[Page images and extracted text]
^^^^^^^^^^^^^^^^

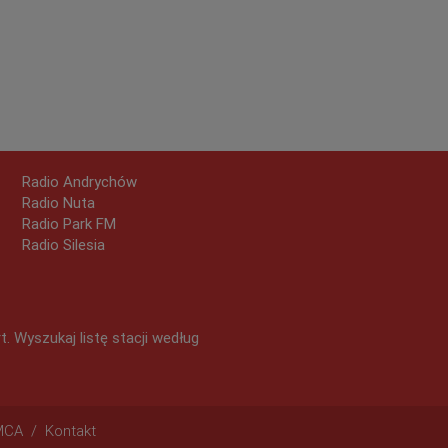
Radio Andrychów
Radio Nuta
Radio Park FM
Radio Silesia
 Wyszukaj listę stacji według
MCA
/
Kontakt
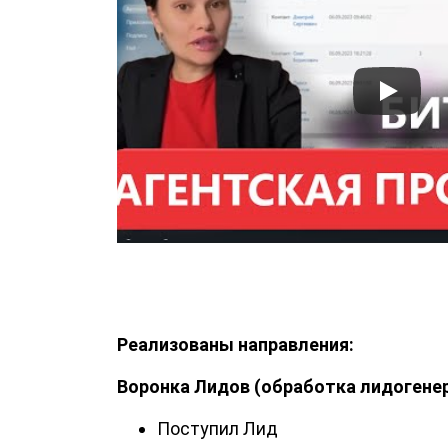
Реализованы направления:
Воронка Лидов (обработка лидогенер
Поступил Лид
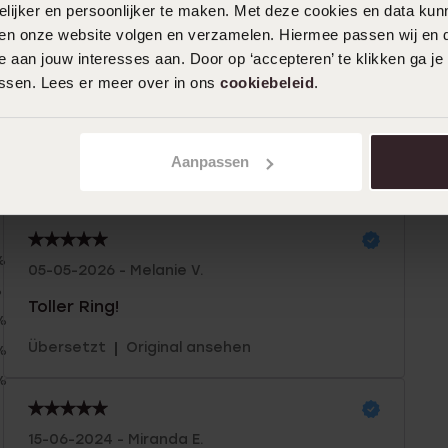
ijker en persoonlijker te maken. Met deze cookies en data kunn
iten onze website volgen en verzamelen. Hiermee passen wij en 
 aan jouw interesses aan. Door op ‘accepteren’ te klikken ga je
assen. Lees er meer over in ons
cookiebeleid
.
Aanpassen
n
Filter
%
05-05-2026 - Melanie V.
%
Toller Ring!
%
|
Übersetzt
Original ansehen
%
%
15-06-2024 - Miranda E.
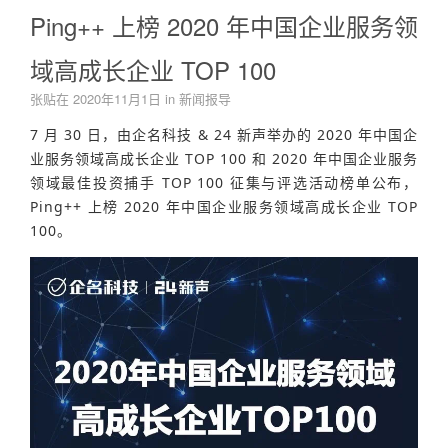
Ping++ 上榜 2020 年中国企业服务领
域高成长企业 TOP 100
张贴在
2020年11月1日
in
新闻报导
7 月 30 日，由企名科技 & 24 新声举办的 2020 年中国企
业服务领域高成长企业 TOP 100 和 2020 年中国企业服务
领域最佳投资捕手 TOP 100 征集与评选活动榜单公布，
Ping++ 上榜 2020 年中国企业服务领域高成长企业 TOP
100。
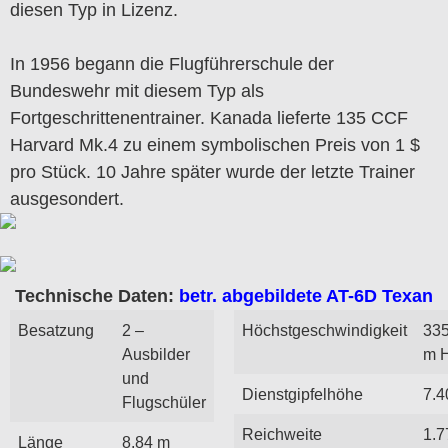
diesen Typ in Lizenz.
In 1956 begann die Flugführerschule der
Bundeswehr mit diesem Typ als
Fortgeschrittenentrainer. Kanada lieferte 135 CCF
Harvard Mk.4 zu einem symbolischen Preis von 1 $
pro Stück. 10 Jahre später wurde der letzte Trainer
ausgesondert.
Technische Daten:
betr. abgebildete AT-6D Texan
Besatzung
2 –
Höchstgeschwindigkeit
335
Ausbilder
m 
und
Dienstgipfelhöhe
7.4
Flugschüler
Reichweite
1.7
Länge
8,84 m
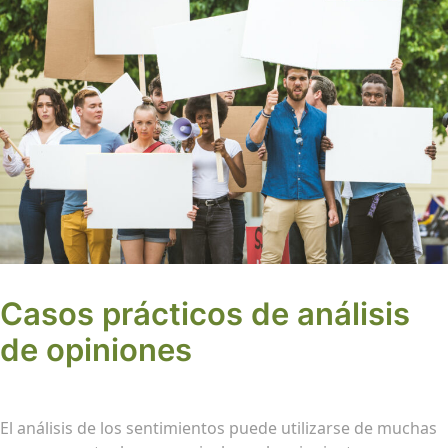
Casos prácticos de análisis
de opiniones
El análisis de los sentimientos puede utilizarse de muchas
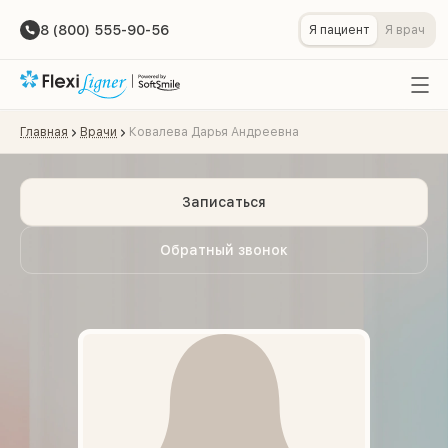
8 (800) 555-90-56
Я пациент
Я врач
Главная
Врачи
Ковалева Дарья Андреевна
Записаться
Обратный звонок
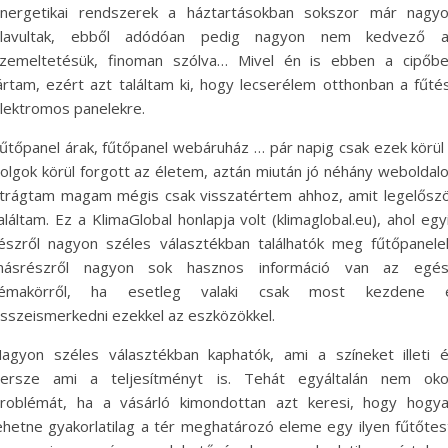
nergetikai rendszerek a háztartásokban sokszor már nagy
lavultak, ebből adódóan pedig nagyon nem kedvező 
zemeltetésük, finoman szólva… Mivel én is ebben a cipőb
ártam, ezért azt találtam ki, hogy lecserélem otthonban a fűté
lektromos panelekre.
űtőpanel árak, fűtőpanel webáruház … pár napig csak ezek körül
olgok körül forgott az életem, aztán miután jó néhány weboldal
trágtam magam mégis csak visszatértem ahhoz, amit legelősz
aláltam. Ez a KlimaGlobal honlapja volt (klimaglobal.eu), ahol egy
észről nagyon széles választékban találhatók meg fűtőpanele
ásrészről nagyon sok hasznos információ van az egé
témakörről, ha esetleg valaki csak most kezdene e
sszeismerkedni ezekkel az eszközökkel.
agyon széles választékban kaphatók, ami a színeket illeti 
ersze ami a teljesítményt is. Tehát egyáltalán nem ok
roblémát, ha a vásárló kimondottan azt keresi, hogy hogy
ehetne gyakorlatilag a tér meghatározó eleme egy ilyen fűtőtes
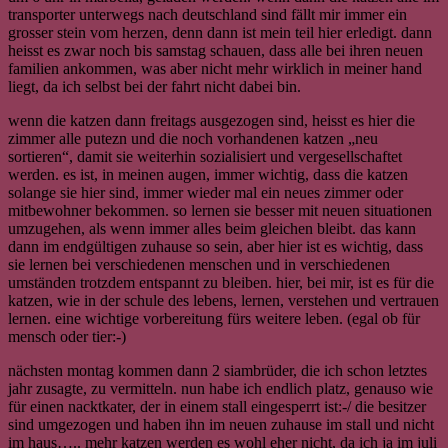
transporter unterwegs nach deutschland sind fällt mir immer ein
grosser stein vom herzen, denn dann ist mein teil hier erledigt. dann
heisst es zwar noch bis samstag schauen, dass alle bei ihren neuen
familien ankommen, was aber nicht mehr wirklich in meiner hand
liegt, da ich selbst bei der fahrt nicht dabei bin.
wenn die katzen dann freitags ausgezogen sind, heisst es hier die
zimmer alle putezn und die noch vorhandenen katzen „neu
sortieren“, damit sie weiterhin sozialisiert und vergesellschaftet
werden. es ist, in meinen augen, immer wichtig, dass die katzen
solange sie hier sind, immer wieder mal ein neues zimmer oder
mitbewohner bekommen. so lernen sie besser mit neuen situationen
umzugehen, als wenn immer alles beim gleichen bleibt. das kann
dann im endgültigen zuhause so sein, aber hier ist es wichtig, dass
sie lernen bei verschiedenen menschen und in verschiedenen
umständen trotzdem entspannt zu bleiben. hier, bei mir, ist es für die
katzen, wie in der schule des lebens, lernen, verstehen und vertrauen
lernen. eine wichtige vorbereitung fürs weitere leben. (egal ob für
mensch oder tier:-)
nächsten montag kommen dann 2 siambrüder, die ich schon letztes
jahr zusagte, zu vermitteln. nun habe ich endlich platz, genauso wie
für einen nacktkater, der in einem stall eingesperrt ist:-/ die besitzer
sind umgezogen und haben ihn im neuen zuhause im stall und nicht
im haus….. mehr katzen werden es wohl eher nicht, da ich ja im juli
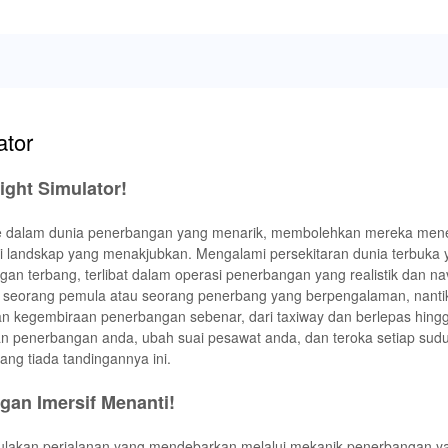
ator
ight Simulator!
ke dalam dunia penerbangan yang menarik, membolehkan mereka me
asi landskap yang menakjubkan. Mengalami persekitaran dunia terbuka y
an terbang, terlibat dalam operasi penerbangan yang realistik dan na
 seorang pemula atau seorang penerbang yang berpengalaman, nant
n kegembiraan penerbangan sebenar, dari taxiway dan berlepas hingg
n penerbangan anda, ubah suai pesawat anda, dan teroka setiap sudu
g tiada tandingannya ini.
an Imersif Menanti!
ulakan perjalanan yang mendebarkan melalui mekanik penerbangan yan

^^^^^^^^^^^^^^^^

All lines above from the one containing "iten onze website" up to and including the one containing "领域最佳投资捕手 TOP 100 征集与评选活动榜单公布，" are to be set down exactly, and nothing else. Leave images out.

Written reply:
iten onze website volgen en verzamelen. Hiermee passen wij en 
 aan jouw interesses aan. Door op ‘accepteren’ te klikken ga je
assen. Lees er meer over in ons
cookiebeleid
.
Aanpassen
n
Filter
%
05-05-2026 - Melanie V.
%
Toller Ring!
%
|
Übersetzt
Original ansehen
%
%
15-06-2024 - Miranda E.
Ping++ 上榜 2020 年中国企业服务领
域高成长企业 TOP 100
张贴在
2020年11月1日
in
新闻报导
7 月 30 日，由企名科技 & 24 新声举办的 2020 年中国企
业服务领域高成长企业 TOP 100 和 2020 年中国企业服务
领域最佳投资捕手 TOP 100 征集与评选活动榜单公布，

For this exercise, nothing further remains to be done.